» What you should do
Every line from the line containing "Turistička zajednica grada Raba (205, 729)" through the end of the data is to be reproduced exactly, excluding pictures.

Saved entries

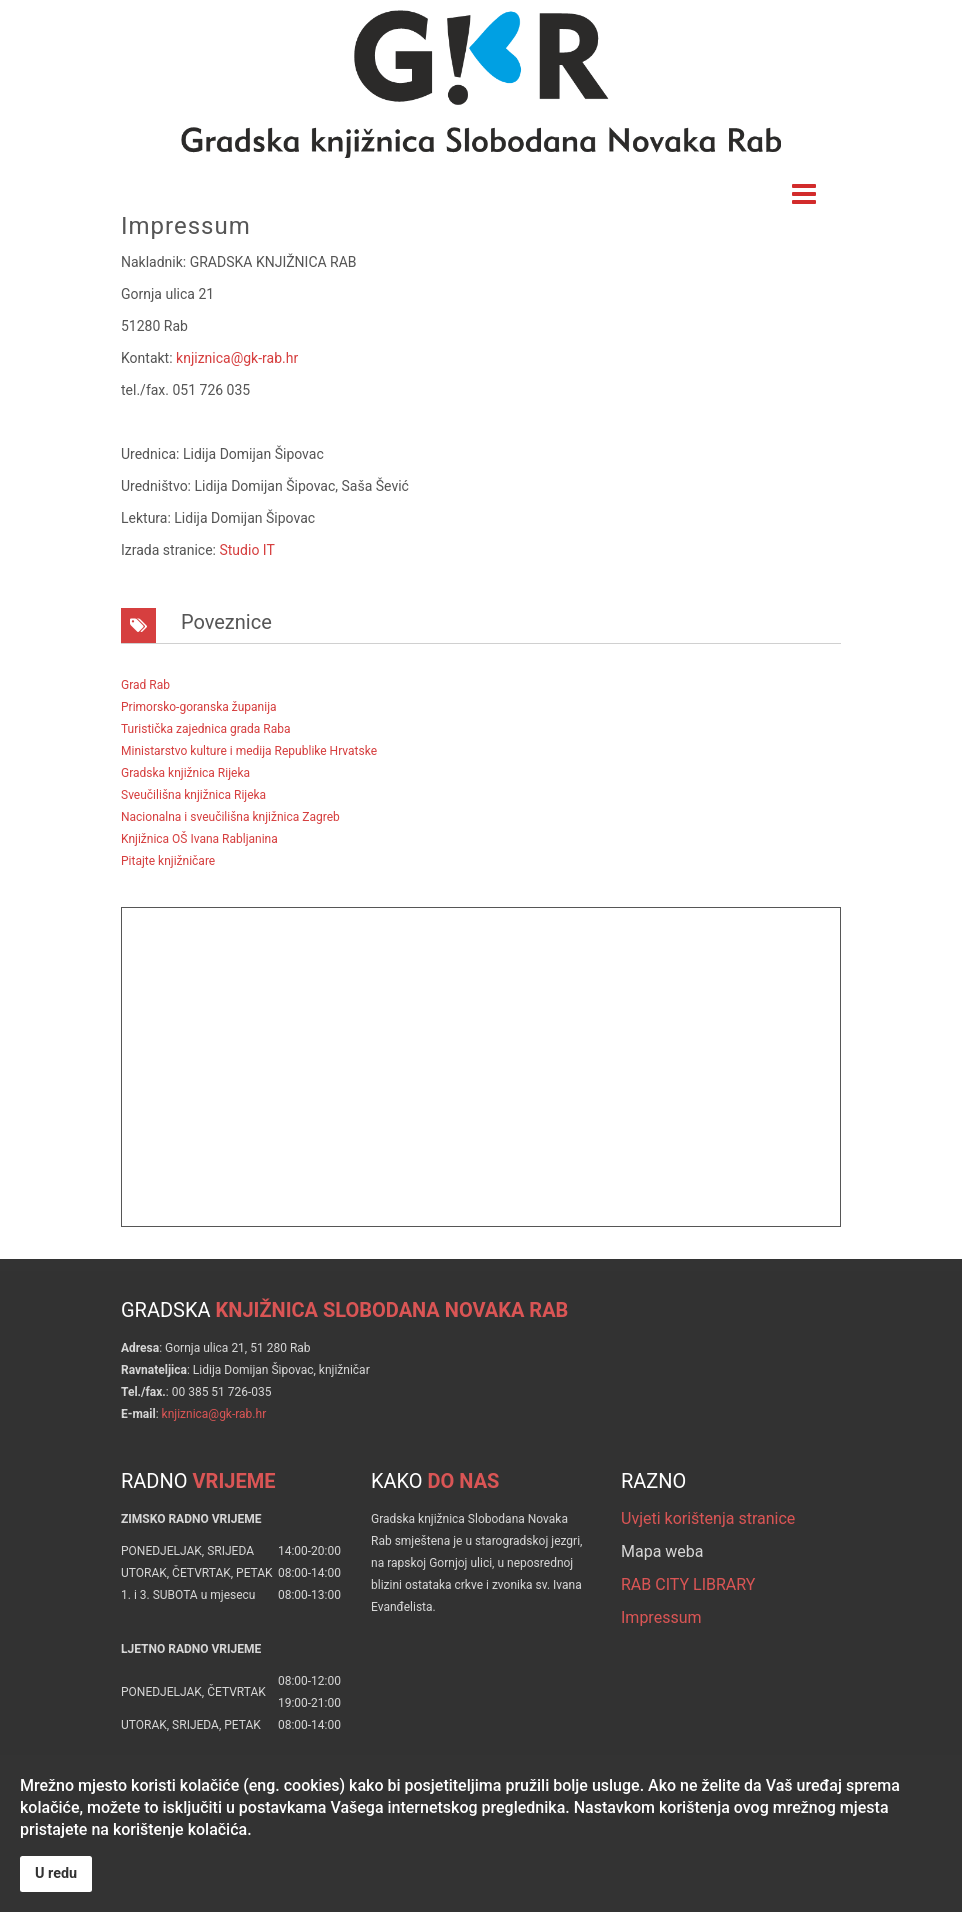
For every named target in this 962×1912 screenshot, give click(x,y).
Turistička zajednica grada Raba (205, 729)
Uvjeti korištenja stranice (708, 1518)
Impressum (661, 1617)
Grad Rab (145, 685)
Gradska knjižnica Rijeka (185, 773)
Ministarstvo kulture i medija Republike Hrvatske (249, 751)
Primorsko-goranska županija (199, 707)
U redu (56, 1873)
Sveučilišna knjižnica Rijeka (193, 795)
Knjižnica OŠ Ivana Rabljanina (199, 839)
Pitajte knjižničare (168, 861)
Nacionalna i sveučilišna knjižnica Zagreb (230, 817)
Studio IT (246, 550)
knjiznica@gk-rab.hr (237, 358)
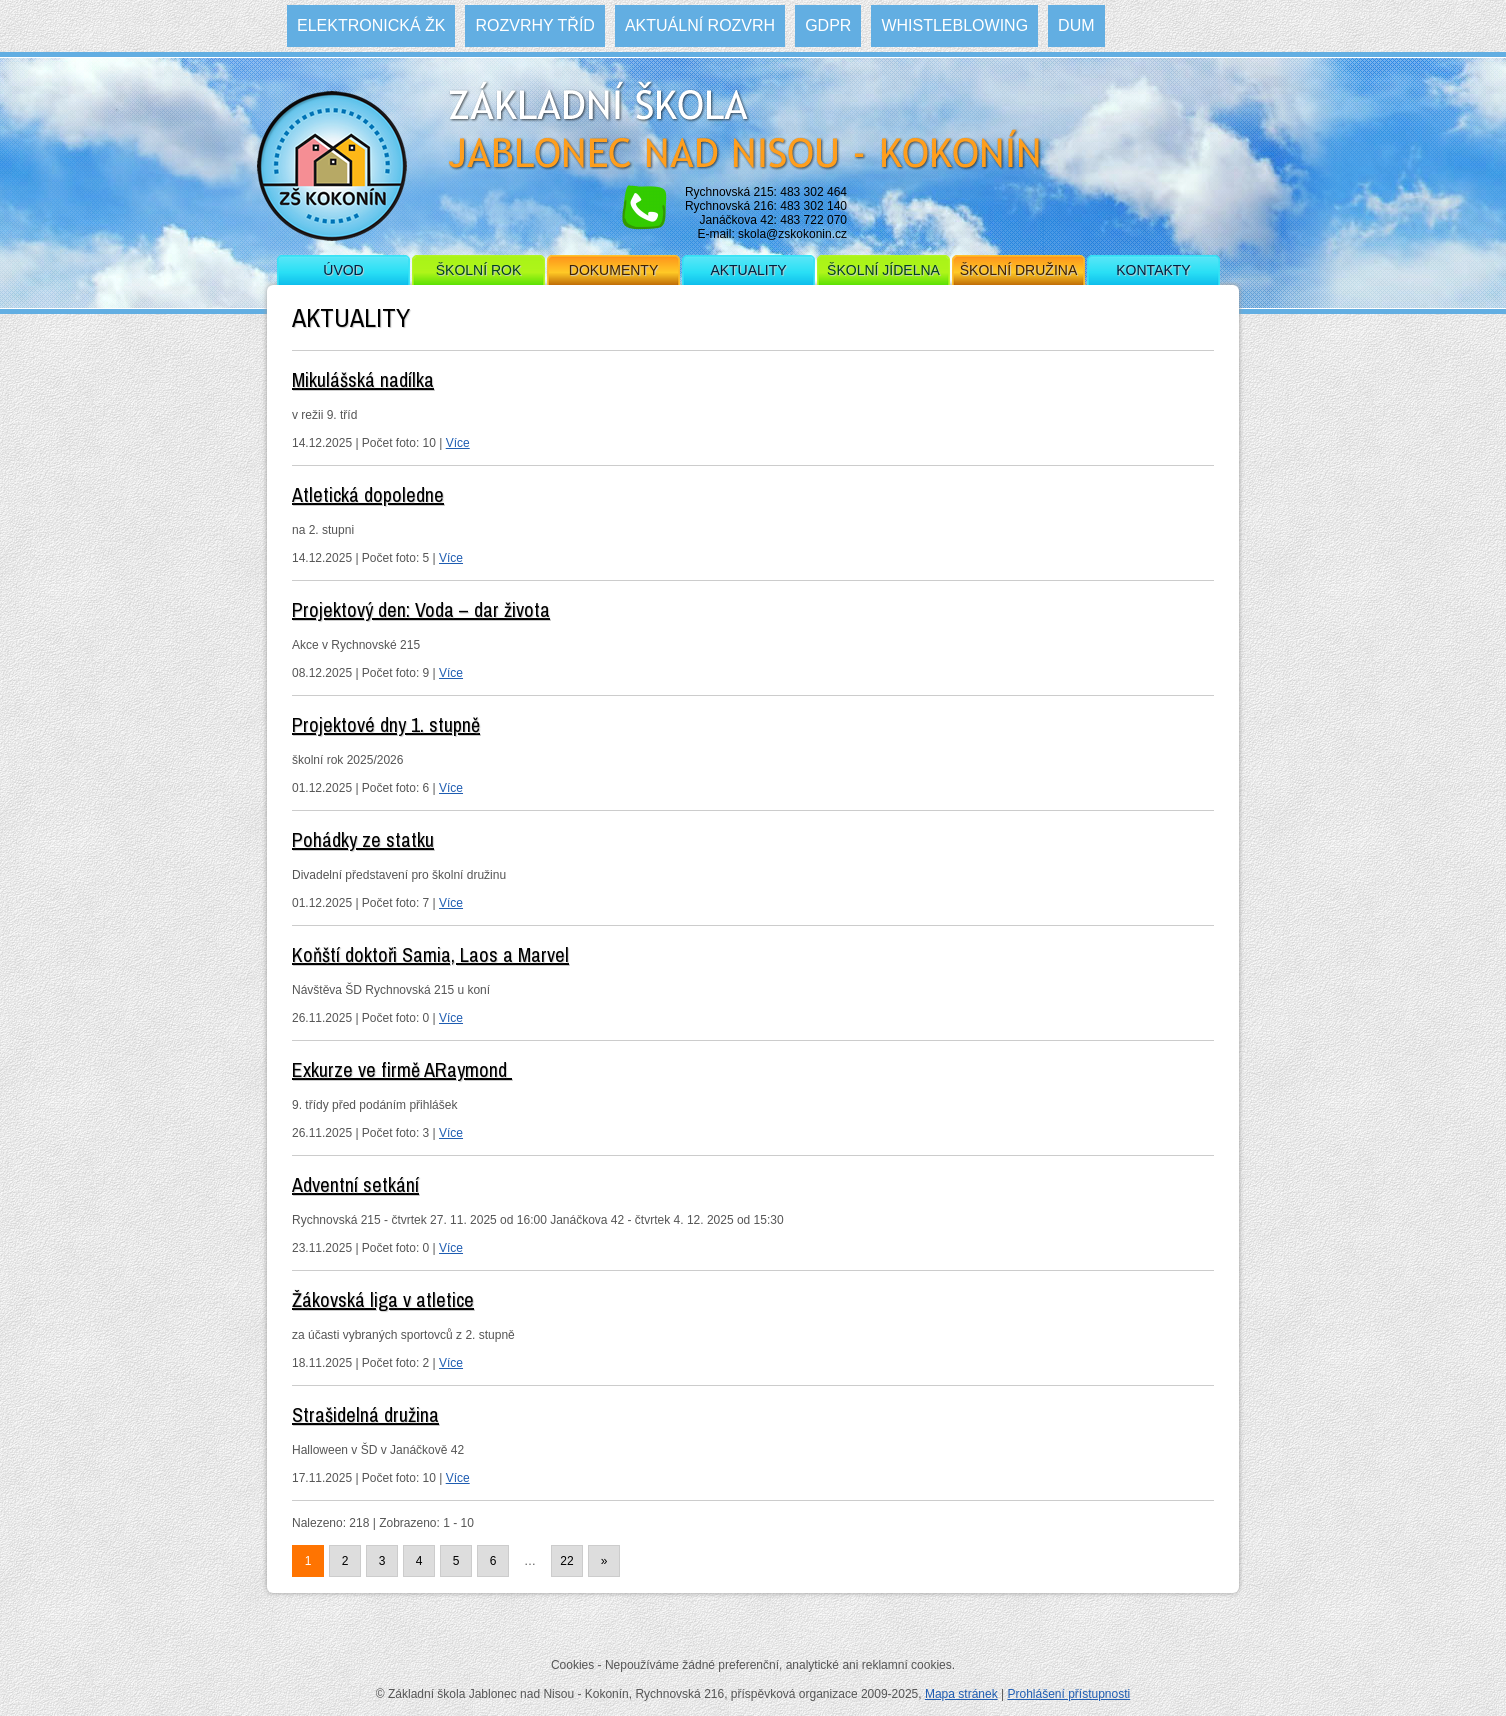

» Result for this exercise
Turistička zajednica grada Raba (205, 729)
Uvjeti korištenja stranice (708, 1518)
Impressum (661, 1617)
Grad Rab (145, 685)
Gradska knjižnica Rijeka (185, 773)
Ministarstvo kulture i medija Republike Hrvatske (249, 751)
Primorsko-goranska županija (199, 707)
U redu (56, 1873)
Sveučilišna knjižnica Rijeka (193, 795)
Knjižnica OŠ Ivana Rabljanina (199, 839)
Pitajte knjižničare (168, 861)
Nacionalna i sveučilišna knjižnica Zagreb (230, 817)
Studio IT (246, 550)
knjiznica@gk-rab.hr (237, 358)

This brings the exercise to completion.